Ordinary And Special Day 6-6-19

Breathe in breathe out. Breathing is your anchor…

Breathing and being that is what you fundamentally have. That is the true healthy you. Feelings and thoughts comes and goes. They do not define you. Your being and breathing is your life anchor.

The right breathing means everything for your well being. Breathe all the way down in your stomac, lower your shoulders, relax, feel the air giving your power.

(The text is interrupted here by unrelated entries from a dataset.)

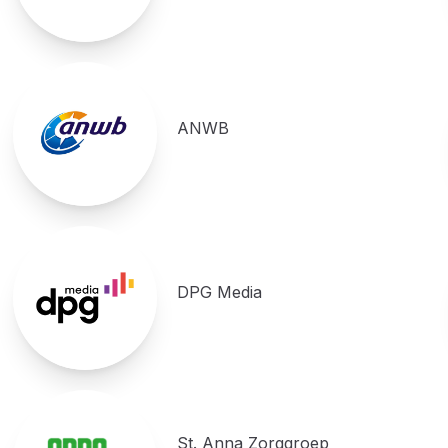
ANWB
DPG Media
St. Anna Zorggroep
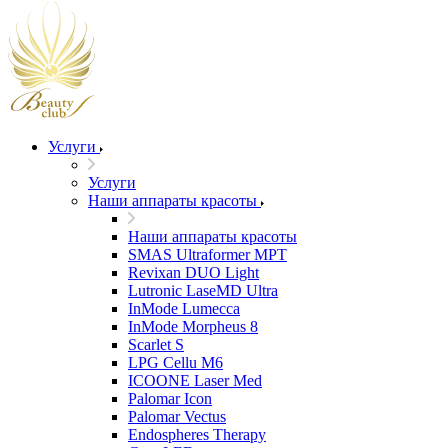
Услуги
Услуги
Наши аппараты красоты
Наши аппараты красоты
SMAS Ultraformer MPT
Revixan DUO Light
Lutronic LaseMD Ultra
InMode Lumecca
InMode Morpheus 8
Scarlet S
LPG Cellu M6
ICOONE Laser Med
Palomar Icon
Palomar Vectus
Endospheres Therapy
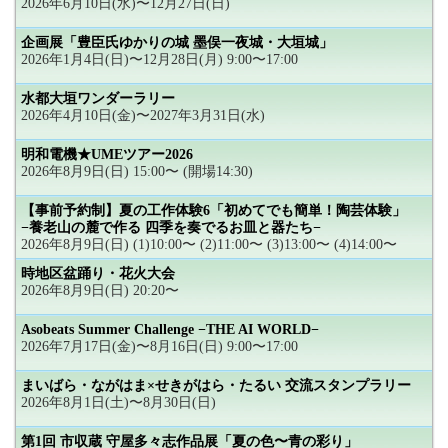
2026年6月10日(水)〜12月27日(日)
企画展「豊臣氏ゆかりの城 墨俣一夜城・大垣城」
2026年1月4日(日)〜12月28日(月) 9:00〜17:00
水都大垣ワンダーラリー
2026年4月10日(金)〜2027年3月31日(水)
明和電機★UMEツアー2026
2026年8月9日(日) 15:00〜 (開場14:30)
【事前予約制】夏の工作体験6「初めてでも簡単！陶芸体験」
−養老山の麓で作る 四季を奏でるお皿と器たち−
2026年8月9日(日) (1)10:00〜 (2)11:00〜 (3)13:00〜 (4)14:00〜
時地区盆踊り・花火大会
2026年8月9日(日) 20:20〜
Asobeats Summer Challenge −THE AI WORLD−
2026年7月17日(金)〜8月16日(日) 9:00〜17:00
まいばら・ながはま×せきがはら・たるい 交流スタンプラリー
2026年8月1日(土)〜8月30日(日)
第1回 市収蔵 守屋多々志作品展「夏の色〜青の彩り」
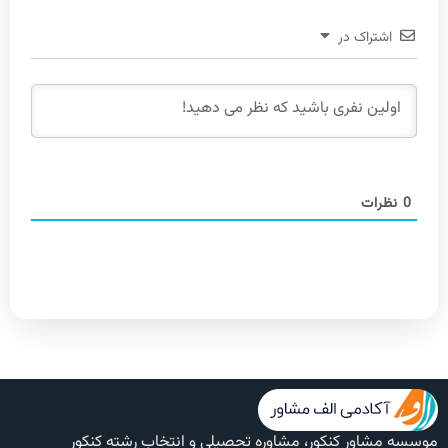
اشتراک در
0
نظرات
موسسه مشاور کنکور، مشاوره تحصیلی و انتخاب رشته کنکور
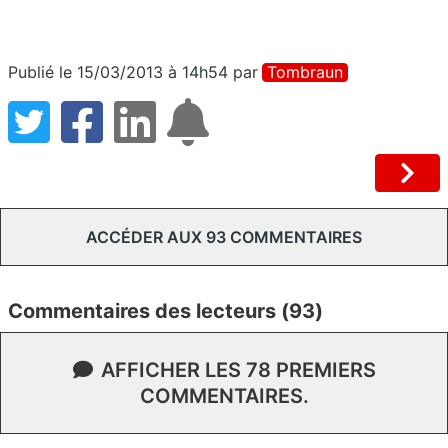
Publié le 15/03/2013 à 14h54
par
Tombraun
ACCÉDER AUX 93 COMMENTAIRES
Commentaires des lecteurs (93)
AFFICHER LES 78 PREMIERS
COMMENTAIRES.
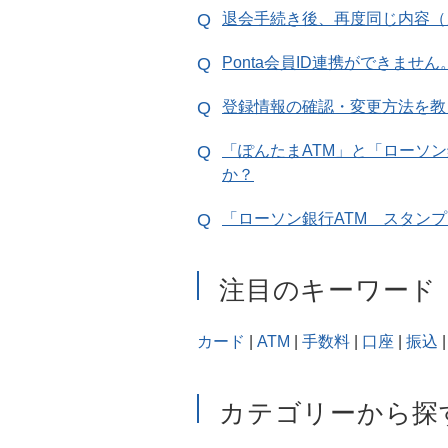
退会手続き後、再度同じ内容（メ
Ponta会員ID連携ができません
登録情報の確認・変更方法を教
「ぽんたまATM」と「ローソン
か？
「ローソン銀行ATM スタン
注目のキーワード
カード
|
ATM
|
手数料
|
口座
|
振込
|
カテゴリーから探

This time a year I try to swim each day. Swimming and diving can really trains you in relaxation. Especially in this element it is really important that you relax. Lots of people can´t relax in water, and that makes them hyperventilate and heavy in the water. Slowly try to learn to feel the water and not fear the water. Go into it and feell the rythm of the water and when you feel you are ready take a deep breath and lay on your back in the water surface – RELAX as much as you can. Work on this so you will feel more and more comfortable in the element.

 

This morning I swam and did some diving before work. Very nice. It is always good to do some physical training before going into the water, especially when the water is only 15 degrees celcius. This morning a 10 km mountainbike ride before.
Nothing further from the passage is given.